Selon M. Park, l’avenir de la finance institutionnelle en Corée n’appartiendra ni aux start-ups Web3 qui tentent de remplacer les banques traditionnelles, ni aux institutions financières conservatrices qui ignorent les blockchains publiques. Il appartiendra plutôt aux passerelles capables de gérer ce taux d’échec de 1 % sur la chaîne.
Au-delà des titres tokenisés et des stablecoins émis par les banques, M. Park voit le prochain grand tournant de la Corée du Sud se dessiner à la croisée de l’intelligence artificielle (IA) et des infrastructures programmables.
« Ce qui m’intéresse le plus, c’est l’infrastructure nécessaire à une économie de machine à machine, en particulier un environnement dans lequel des agents IA peuvent effectuer des transactions et des paiements de manière autonome », a déclaré Park. « Si un agent IA doit payer un autre agent ou un service, il a besoin d’un portefeuille et d’un moyen de paiement… Dans un environnement où un grand nombre d’agents IA achètent des données, consomment des ressources informatiques et effectuent de petits paiements en temps réel, il peut y avoir des domaines où l’infrastructure de paiement existante devient inefficace. C’est l’une des raisons pour lesquelles les stablecoins et les paiements sur la blockchain pourraient devenir des cas d’utilisation importants. » Cette évolution théorique fait déjà l’objet de tests préliminaires. Dans le cadre d’expériences techniques menées autour des initiatives de la Banque de Corée, des chercheurs ont testé des modèles d’IA agentique utilisant des jetons de dépôt de gros pour exécuter des transactions automatisées et conditionnelles. La Corée du Sud bénéficiant d’une connectivité haut débit quasi omniprésente, d’une grande culture numérique et d’investissements massifs tant dans les infrastructures Web3 que dans le développement de l’IA, la péninsule occupe une position unique.

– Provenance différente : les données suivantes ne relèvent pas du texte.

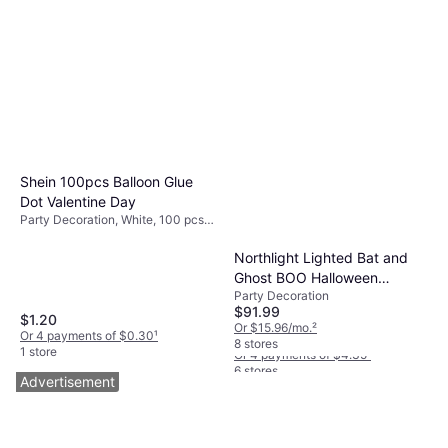
Shein 100pcs Balloon Glue
Dot Valentine Day
Party Decoration, White, 100 pcs,
Occasion: Birthday, Party,
Valentines Day
Northlight Lighted Bat and
Ghost BOO Halloween
Boardwalk PPRSTRWBLIW
Party Decoration
Decoration 35" Warm White
Wrapped Jumbo Paper
$91.99
LED Lights 4.0 In L X 26.25
$1.20
Straw, Black
Straws 7.75" Black
Or $15.96/mo.
²
Or 4 payments of $0.30
¹
In W X 52.75 In H
$17.43
1.280/Carton
8 stores
1 store
Or 4 payments of $4.35
¹
6 stores
Advertisement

La prochaine évolution du marché coréen ne se limitera pas à l’achat d’actifs numériques par des traders institutionnels : elle concernera des agents logiciels autonomes utilisant les canaux de règlement sur la chaîne comme réseau monétaire par défaut.
Cet article a été traduit de l'anglais à l'aide de l'IA. La version originale en anglais fait foi ; les traductions automatiques peuvent contenir des inexactitudes, en particulier dans la terminologie juridique et réglementaire.